I've been reading The Idea Agent: The Handbook on Creative Processes, by Jonas Michanek and Andreas Breiler, for a grad class this summer. Today's question:
Why Does No One Appreciate My Brilliant Idea?
In
my mind, that translated to "My Brilliant Creation," which got me to
thinking about a rather existential concept of self-fulfillment vs. the
need for societal approval. What causes people to create? Sometimes
it's boredom, sometimes necessity, sometimes intentional. Let's assume
that any creative energy expended for no reason other than personal
satisfaction stems from boredom. (No extrinsic reward - no grades, no
compensation). Necessity would be the opposite. Assignments for
school, work, or something that ultimately results in an item or idea
worthy of sale, would fall in this category. Intentional creativity
would be akin to that classic scene in Apollo 13 where the engineers in
Houston were challenged to use existing materials on the rocket to
create a round filter from a square one.
This all left
me wondering whether creativity requires an audience. (Insert
tree-falling-in-forest analogy here.) I've done millions of doodles in
margins of agendas during meetings, some of which weren't immediately
crumbled and filed in the circular file. I've made play-doh snakes
and LEGO creations and sand castles, and other temporary creations, only
to crumble, crush, or break them apart, with few, and in some cases no,
people viewing, appreciating, or critiquing the item.

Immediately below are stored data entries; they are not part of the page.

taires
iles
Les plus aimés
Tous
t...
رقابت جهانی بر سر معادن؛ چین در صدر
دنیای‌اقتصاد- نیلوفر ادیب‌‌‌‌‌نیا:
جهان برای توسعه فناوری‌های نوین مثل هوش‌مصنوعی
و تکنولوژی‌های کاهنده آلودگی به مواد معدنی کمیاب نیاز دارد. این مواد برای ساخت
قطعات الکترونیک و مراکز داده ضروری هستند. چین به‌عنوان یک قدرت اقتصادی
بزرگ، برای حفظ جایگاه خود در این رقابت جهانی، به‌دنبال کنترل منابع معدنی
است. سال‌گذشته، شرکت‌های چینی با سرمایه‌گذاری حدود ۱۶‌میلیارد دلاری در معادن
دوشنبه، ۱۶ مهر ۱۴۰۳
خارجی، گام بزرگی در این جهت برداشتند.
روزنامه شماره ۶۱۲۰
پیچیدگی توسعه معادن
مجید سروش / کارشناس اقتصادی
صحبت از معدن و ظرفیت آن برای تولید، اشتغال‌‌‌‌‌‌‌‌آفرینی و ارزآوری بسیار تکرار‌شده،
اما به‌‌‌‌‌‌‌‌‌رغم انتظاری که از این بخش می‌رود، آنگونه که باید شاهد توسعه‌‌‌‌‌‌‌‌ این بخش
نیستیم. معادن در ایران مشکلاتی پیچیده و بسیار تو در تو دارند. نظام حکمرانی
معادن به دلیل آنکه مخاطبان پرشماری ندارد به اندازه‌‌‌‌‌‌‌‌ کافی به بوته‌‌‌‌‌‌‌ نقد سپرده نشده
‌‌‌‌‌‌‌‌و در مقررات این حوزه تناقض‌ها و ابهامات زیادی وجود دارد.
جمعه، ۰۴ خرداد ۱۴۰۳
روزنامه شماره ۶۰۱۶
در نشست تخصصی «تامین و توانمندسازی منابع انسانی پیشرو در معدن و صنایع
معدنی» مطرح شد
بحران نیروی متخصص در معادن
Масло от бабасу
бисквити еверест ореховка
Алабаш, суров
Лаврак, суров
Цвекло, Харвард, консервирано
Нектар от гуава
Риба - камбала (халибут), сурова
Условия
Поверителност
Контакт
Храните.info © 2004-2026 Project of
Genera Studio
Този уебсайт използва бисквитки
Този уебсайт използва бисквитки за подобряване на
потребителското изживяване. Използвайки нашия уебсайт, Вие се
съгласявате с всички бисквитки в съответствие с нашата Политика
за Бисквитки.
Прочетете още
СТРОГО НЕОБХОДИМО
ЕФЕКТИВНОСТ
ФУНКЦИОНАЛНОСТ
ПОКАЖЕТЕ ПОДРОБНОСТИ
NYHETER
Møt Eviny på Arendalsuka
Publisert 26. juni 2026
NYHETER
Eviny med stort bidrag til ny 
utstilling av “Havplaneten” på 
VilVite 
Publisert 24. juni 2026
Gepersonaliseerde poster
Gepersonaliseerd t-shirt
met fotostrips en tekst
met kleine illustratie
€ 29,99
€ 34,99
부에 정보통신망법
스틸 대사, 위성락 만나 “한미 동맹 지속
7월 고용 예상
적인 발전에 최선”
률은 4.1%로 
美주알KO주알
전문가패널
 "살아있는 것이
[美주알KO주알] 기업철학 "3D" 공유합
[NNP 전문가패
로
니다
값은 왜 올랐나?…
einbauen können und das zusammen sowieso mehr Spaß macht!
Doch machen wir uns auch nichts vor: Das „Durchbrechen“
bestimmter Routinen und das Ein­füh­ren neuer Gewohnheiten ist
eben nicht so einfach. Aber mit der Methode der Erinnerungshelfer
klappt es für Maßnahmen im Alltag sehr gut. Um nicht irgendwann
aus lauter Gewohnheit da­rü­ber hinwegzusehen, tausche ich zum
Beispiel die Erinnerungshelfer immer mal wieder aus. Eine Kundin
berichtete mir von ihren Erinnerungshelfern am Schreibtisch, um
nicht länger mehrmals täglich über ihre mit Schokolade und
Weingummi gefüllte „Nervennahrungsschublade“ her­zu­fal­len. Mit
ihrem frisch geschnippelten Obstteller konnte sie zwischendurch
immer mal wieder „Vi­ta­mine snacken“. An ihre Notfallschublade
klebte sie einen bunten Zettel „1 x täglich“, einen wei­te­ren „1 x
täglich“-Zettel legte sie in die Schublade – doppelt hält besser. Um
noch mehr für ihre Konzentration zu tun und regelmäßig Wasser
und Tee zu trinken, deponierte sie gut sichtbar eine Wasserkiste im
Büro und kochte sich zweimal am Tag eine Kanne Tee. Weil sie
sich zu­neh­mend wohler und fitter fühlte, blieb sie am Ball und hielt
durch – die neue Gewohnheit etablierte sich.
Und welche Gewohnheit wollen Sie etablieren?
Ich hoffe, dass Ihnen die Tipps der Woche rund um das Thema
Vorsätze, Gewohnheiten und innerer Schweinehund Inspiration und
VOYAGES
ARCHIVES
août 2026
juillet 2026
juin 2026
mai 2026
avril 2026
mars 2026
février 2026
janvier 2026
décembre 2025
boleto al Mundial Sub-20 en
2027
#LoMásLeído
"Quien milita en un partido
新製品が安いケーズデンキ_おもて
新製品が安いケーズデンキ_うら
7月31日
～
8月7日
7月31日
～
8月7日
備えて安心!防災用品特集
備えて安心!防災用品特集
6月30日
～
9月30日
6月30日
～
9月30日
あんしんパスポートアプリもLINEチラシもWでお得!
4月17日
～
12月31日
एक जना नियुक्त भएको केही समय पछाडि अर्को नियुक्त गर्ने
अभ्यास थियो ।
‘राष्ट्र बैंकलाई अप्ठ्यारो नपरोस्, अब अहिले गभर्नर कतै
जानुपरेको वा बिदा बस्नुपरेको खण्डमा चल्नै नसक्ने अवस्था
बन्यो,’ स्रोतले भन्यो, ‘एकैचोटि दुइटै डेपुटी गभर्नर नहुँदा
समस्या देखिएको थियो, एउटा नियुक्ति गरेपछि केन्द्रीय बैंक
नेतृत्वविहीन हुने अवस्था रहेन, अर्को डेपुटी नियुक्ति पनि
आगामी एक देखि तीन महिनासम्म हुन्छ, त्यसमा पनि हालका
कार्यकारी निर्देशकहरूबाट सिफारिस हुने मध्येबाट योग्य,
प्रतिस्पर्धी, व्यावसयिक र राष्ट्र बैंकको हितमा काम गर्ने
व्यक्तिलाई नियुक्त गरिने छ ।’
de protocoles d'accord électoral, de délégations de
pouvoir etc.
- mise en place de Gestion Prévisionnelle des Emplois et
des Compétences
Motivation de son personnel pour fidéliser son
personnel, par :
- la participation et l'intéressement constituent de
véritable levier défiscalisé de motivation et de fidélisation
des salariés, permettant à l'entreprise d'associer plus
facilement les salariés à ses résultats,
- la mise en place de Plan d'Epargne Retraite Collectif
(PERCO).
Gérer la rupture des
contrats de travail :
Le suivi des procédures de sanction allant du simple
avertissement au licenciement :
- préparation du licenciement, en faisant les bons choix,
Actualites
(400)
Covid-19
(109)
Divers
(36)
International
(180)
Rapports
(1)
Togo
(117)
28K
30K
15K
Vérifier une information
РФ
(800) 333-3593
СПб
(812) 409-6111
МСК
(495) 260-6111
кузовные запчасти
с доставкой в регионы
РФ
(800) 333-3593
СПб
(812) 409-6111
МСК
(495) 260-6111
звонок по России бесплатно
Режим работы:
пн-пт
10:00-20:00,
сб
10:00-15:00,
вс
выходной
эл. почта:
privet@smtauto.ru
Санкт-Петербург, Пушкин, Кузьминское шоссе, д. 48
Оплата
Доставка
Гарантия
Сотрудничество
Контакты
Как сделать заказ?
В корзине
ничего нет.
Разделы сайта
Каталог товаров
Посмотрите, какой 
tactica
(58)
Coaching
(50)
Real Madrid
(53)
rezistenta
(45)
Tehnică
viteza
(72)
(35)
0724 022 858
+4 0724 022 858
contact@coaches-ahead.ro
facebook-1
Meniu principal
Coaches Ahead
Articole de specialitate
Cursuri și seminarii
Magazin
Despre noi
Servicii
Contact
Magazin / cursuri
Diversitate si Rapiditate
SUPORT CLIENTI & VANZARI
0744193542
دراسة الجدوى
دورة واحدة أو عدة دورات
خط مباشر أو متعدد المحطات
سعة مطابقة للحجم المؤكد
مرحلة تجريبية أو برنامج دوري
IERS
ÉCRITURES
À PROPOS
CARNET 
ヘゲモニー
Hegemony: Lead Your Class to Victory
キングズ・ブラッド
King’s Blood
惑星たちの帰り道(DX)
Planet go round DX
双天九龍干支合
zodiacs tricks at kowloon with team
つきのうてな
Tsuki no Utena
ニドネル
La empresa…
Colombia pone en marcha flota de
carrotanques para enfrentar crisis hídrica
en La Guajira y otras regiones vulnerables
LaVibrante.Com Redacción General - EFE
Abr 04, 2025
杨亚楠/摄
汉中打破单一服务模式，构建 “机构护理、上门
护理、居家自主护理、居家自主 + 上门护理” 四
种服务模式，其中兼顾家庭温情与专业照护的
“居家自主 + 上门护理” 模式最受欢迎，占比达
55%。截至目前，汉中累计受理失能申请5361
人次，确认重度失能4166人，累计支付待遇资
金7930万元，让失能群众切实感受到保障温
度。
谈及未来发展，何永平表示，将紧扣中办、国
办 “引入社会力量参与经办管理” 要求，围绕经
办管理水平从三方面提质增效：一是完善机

In 2002, I travelled to NYC to the Whitney Museum, to view the Gee's Bend quilt exhibit. The quilts on display had been made in the early 20th century in a small African-American community-Gee's Bend, Alabama (Arnett, Wardlaw, Livingston, & Beardsley, 2002).
While it was a fascinating collection of quilts, and the power of women
to create out of almost nothing, there was literally NO CREATIVE
INTENTION in terms of style, color or form, on the part of the makers.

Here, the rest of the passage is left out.